Tag Archives: witches

Nightmare of writer’s block or the stories argument!

Gargoyles, leprechauns and witches oh my, they sit and clog up in my head. No room for vampires they always say, aren’t vampires now nearly dead?
They always have been, I reply, that’s their charm and wonder and grace.
But the others they sit and they frown in despair as though I have slapped their face!
Stop this jealousy, I always cry, it’s the vampires turn not yours
But the leprechauns sit and they chastise me a lot for not allowing them to finish their wars.
Then the witches with their bleak little cackles threaten to curse me if I forget, to add to their stories a little more gory, about a curse they’ve beset.
The gargoyle just moans and groans and cries out words like ALAS! Get on with my story, do not ignore me or I will kick you up the ass!
Now that’s quite enough bad language from you, says I with a determined glare
If I want to sit and write something else, I shall and it’s the vampire’s lair!
Not him again, they all shout and cry once again for the umpteenth time, you have to finish us before you start another story, song or rhyme!
Oh for peace sake, I say in an irate moan, I’ll burn you to ashes if I please, if you annoy me just once more you’re out of the door, stop bringing me to my knees
It is vampires tonight, whether you want it or like, I need to get them down too, so I start on the story, it’s a little bit gory, so the vampire sits in the queue.
Why stop there in my elaborate lair? Asks the vampire looking at me
Oh don’t you start, I say to him, don’t become like the other three!
Just leave me alone whilst I sit and think and sip at my sweet black tea.
Now where was I? I say to myself, oh yes, the miserable banshee!

The poem above reflects on my exact thoughts as a writer.  My stories which are put on hold are literally lining up to nag me to think of them even now I intend to focus on just one or two.  I hope a lot of writers who have unfinished projects agree that they also go through the same thing as me, because if not, then perhaps I need a therapist, ha-ha!

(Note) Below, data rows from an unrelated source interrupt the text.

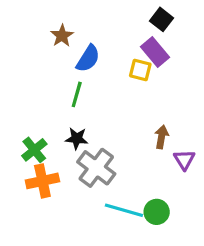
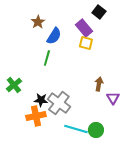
purple rectangle: (155, 52) -> (84, 28), moved
black star: (77, 138) -> (41, 100), moved
green cross: (34, 150) -> (14, 85), moved
orange cross: (42, 181) -> (36, 116), moved

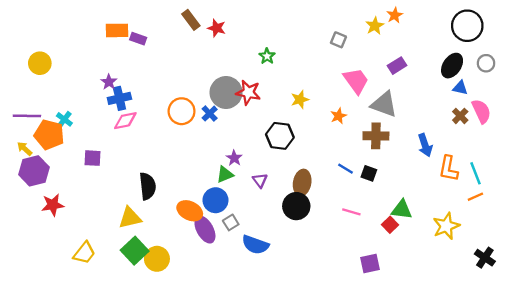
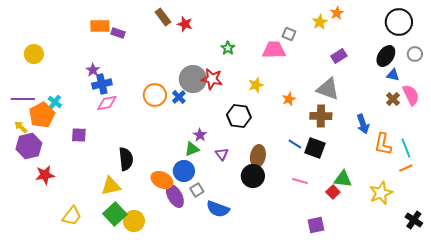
pink trapezoid: (356, 81) -> (274, 50), moved, turned -55
orange pentagon: (49, 135) -> (42, 115), turned 30
black square: (369, 173) -> (315, 148), size x1.5

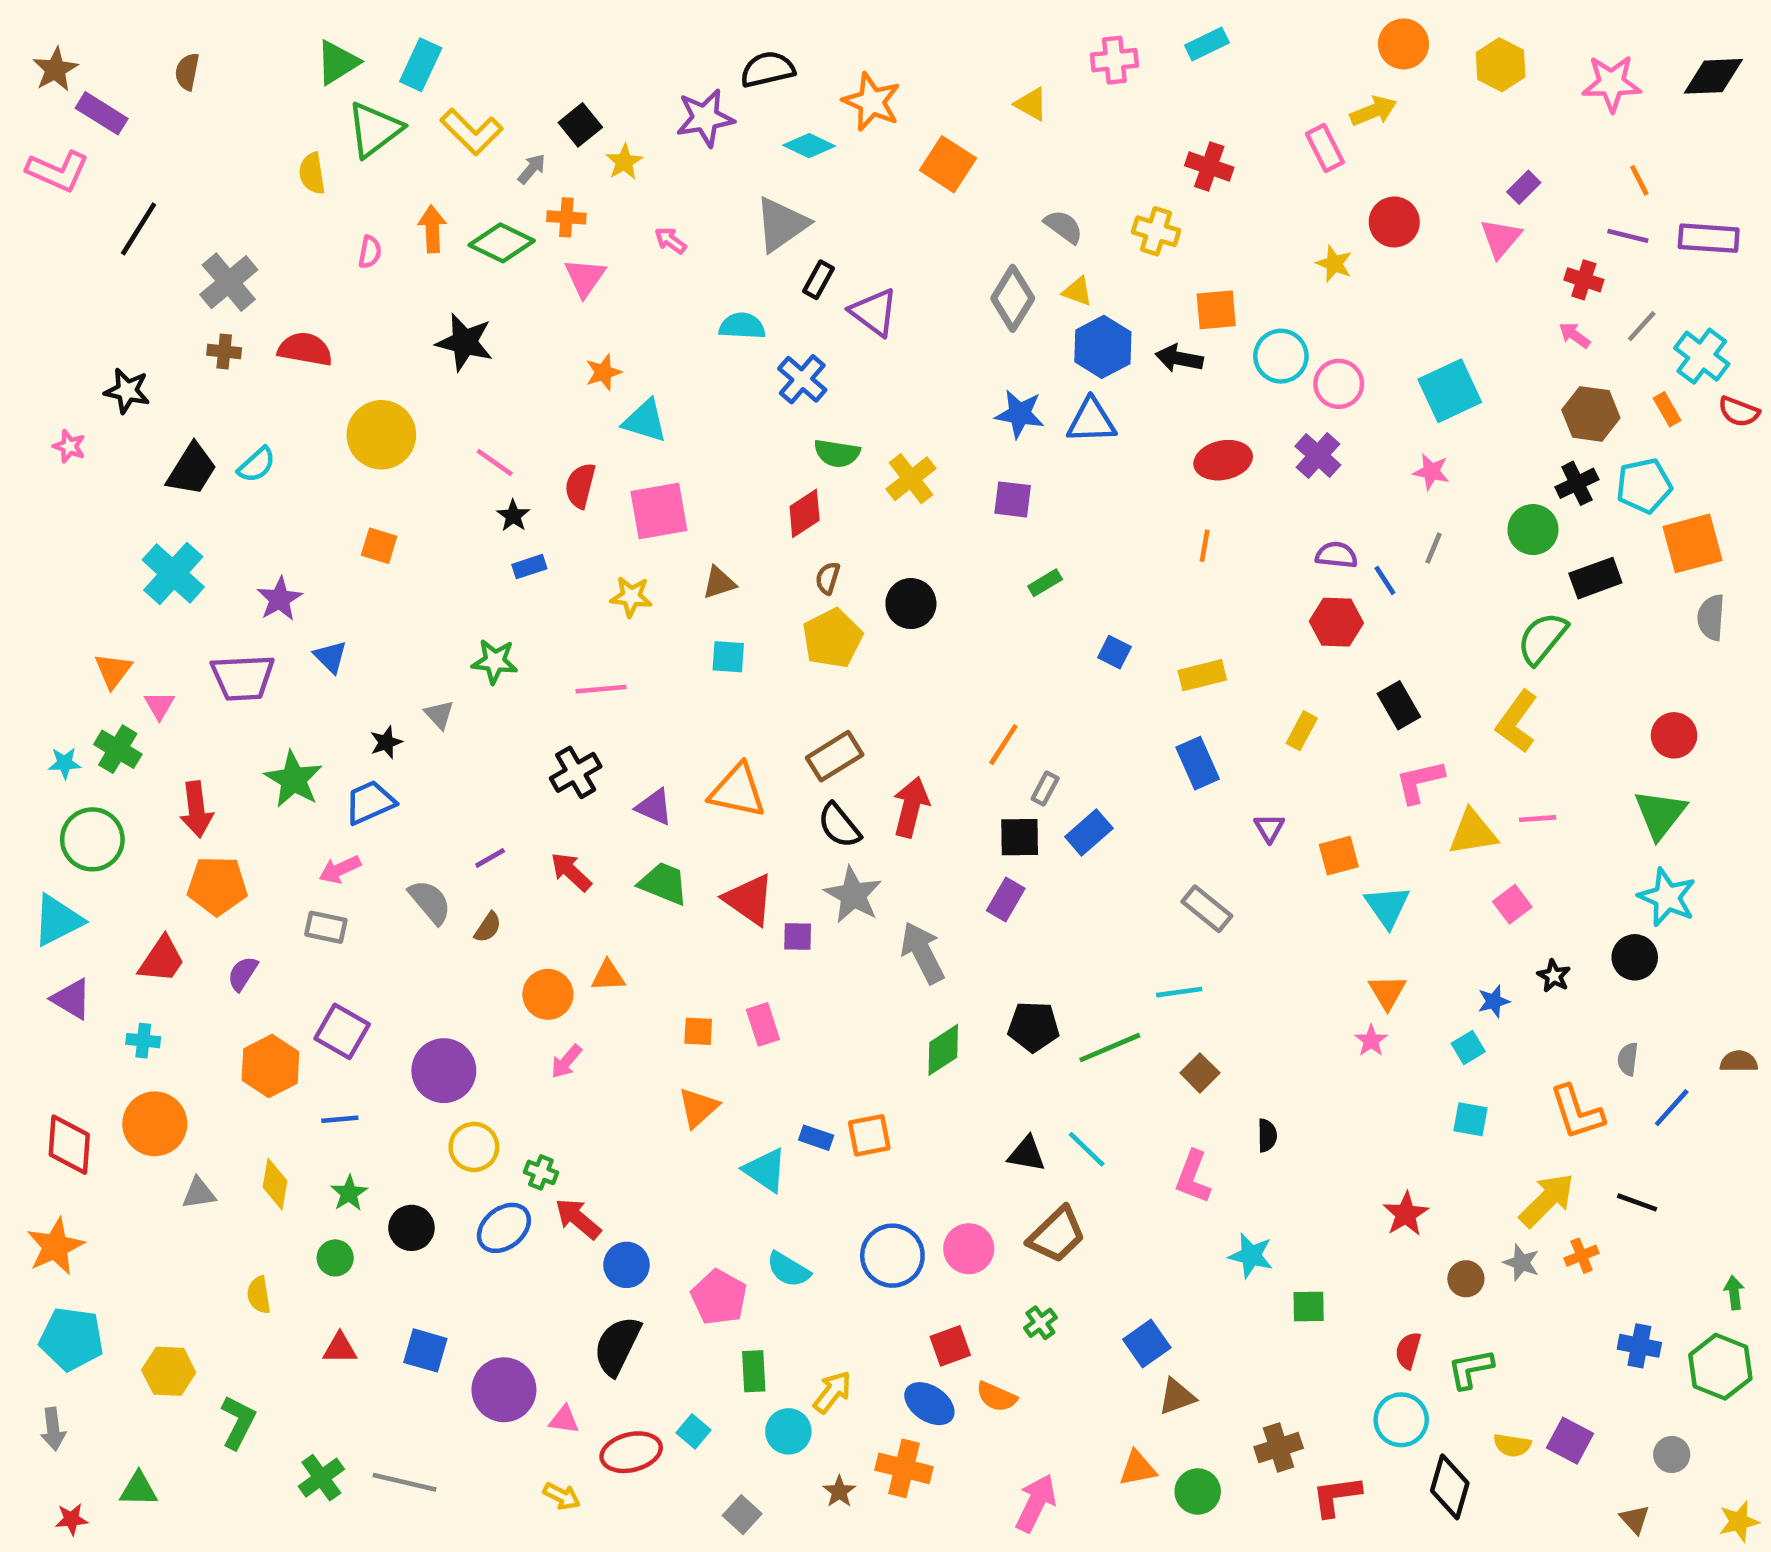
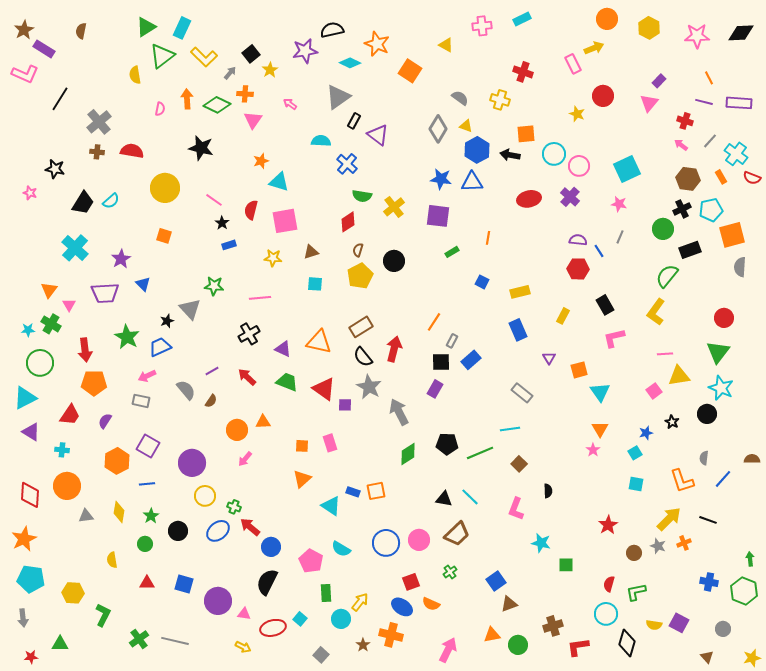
purple square: (1013, 499) -> (438, 216), size x1.4
orange line: (1205, 546) -> (488, 238), moved
gray triangle: (439, 715) -> (190, 309), size x1.6
yellow triangle: (1473, 832) -> (679, 376), moved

I often struggle with which of my stories to concentrate on day to day; some ideas have been coming on and off the shelf for the last twenty six years, yes, twenty six years!  I have stories about leprechauns, gargoyles, witches, banshees, and zombies, girls cooped up in a mental asylum, demon animals, vampires and many more.  Back in 2009 I decided to make a list of all the stories I had started but never finished past the first draft and the list came to 76; I lost the list when moving house and I have since added to it, I also lost a lot of papers when moving house so a lot of the ideas I started are lost somewhere in time and space.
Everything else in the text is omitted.